> The current codebase does not conform to the Linux kernel design conventions and is not a candidate for Linux upstream. [...]
> In the meantime, published source code serves as a reference to help improve the Nouveau driver. Nouveau can leverage the same firmware used by the NVIDIA driver, exposing many GPU functionalities, such as clock management and thermal management, bringing new features to the in-tree Nouveau driver.
Nouveau is still needed because Nvidia's drivers do not conform to Linux kernel standards, so they can't be upstreamed. Nouveau is conforming, so it still has a reason to exist. Fortunately Nouveau can more easily improve by using Nvidia's now-open source as a reference.
Nouveau is still needed if you want open-source userland; the new nvidia open source thingy is only kernel-side and presumably works only with their own userspace drivers.
Nope, nouveau is still hosed because they've been blocked ny Nvidia's secrutful FALCON's which have the reclocking and power management API's locked away behind proprietary firmware blobs.

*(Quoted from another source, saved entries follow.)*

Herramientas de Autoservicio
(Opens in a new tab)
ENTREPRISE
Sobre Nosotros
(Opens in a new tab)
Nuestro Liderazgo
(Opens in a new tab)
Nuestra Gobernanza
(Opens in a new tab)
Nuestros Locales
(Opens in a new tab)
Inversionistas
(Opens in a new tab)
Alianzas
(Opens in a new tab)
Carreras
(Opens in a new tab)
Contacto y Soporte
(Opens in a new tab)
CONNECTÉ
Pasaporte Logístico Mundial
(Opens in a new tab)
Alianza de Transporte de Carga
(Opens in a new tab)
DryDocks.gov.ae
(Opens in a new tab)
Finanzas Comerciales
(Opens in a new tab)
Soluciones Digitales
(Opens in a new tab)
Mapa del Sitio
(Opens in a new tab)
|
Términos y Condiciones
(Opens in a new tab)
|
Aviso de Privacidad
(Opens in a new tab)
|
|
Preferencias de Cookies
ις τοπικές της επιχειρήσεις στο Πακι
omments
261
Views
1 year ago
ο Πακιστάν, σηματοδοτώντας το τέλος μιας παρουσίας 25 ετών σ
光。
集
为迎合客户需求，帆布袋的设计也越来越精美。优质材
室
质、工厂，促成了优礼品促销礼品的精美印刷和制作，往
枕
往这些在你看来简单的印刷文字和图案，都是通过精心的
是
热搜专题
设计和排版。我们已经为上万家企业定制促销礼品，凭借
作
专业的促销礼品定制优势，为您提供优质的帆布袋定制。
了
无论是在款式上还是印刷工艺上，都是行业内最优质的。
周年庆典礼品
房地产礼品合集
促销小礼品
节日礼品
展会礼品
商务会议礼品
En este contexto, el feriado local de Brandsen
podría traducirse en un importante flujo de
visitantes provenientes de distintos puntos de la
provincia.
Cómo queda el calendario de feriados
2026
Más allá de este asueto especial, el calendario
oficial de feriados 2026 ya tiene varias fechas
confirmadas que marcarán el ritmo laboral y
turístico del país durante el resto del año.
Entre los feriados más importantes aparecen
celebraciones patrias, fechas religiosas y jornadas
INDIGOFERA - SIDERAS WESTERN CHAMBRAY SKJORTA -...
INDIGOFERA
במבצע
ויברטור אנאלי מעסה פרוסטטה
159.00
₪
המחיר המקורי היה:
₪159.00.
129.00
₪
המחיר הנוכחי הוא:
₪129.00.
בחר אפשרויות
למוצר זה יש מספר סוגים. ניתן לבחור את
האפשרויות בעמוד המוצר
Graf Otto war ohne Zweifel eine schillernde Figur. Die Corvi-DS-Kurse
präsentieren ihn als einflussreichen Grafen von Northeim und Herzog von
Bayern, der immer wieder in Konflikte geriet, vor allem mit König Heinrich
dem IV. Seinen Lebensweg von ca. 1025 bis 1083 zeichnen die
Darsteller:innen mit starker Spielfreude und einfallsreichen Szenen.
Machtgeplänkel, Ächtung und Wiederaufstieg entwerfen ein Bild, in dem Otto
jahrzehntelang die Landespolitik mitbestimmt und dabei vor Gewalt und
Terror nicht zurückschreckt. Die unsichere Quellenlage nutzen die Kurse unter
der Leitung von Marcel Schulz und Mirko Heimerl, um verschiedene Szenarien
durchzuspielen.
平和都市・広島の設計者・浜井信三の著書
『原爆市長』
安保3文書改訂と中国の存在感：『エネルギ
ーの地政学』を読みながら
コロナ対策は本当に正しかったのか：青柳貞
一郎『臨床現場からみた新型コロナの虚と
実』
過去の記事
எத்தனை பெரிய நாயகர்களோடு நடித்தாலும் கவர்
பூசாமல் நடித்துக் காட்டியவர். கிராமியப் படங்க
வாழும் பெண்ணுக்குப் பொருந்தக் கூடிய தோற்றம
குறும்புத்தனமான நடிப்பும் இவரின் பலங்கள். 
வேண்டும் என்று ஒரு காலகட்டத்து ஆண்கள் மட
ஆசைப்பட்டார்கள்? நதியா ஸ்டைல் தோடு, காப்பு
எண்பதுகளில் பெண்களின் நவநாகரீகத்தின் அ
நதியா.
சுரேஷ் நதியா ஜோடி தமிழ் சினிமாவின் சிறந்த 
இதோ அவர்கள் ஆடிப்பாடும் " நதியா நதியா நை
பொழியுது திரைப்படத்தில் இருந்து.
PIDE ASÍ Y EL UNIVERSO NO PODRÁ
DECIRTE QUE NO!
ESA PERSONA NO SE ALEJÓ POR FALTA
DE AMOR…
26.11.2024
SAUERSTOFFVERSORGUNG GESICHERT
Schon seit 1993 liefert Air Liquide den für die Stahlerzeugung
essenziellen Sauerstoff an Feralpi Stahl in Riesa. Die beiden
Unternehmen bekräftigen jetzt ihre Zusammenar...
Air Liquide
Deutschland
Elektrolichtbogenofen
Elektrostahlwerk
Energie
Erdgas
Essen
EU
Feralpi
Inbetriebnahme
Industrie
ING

They're likely changing it because security researchers pwned FALCON.
There is a way to leak the hash against which High Security mode FALCON compares the microcode for signature validation.
So hopefully you'll forgive me if I maintain my skepticism over this being anything but Nvidia iterating to close a massive security defeat by redesigning their FALCON controller to mitigate the thorough pwning that's been achieved.
I don't doubt there are other improvements, I just think the timing is pretty darn convenient, especially for being in the midst of a semiconductor shortage for going and doing a massive manufacturing change like that.
Serious, does it means we won't need Nouveau anymore? How many and which binary blobs it still needs? Are they encrypted or require signing?